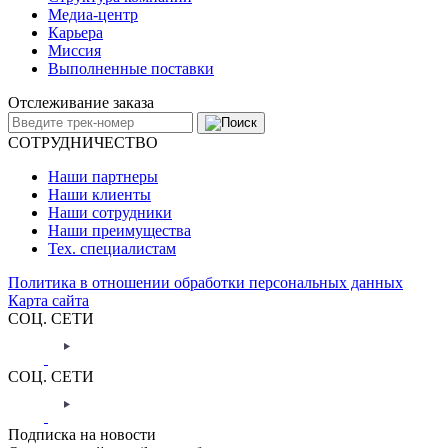
Медиа-центр
Карьера
Миссия
Выполненные поставки
Отслеживание заказа
СОТРУДНИЧЕСТВО
Наши партнеры
Наши клиенты
Наши сотрудники
Наши преимущества
Тех. специалистам
Политика в отношении обработки персональных данных
Карта сайта
СОЦ. СЕТИ
СОЦ. СЕТИ
Подписка на новости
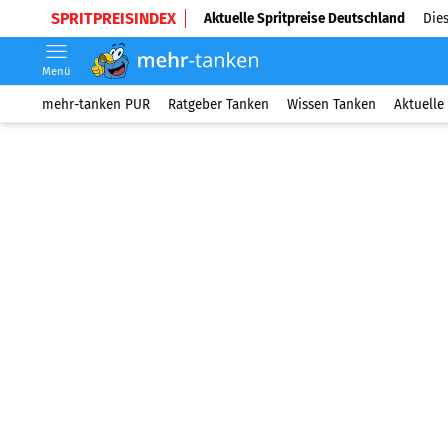
SPRITPREISINDEX
Aktuelle Spritpreise Deutschland
Dies
Menü
mehr-tanken PUR
Ratgeber Tanken
Wissen Tanken
Aktuelle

******

Task objective: A word-for-word copy of the records is needed, one that contains no pictures.

Solved exercise:
Медиа-центр
Карьера
Миссия
Выполненные поставки
Отслеживание заказа
СОТРУДНИЧЕСТВО
Наши партнеры
Наши клиенты
Наши сотрудники
Наши преимущества
Тех. специалистам
Политика в отношении обработки персональных данных
Карта сайта
СОЦ. СЕТИ
СОЦ. СЕТИ
Подписка на новости
SPRITPREISINDEX
Aktuelle Spritpreise Deutschland
Dies
Menü
mehr-tanken PUR
Ratgeber Tanken
Wissen Tanken
Aktuelle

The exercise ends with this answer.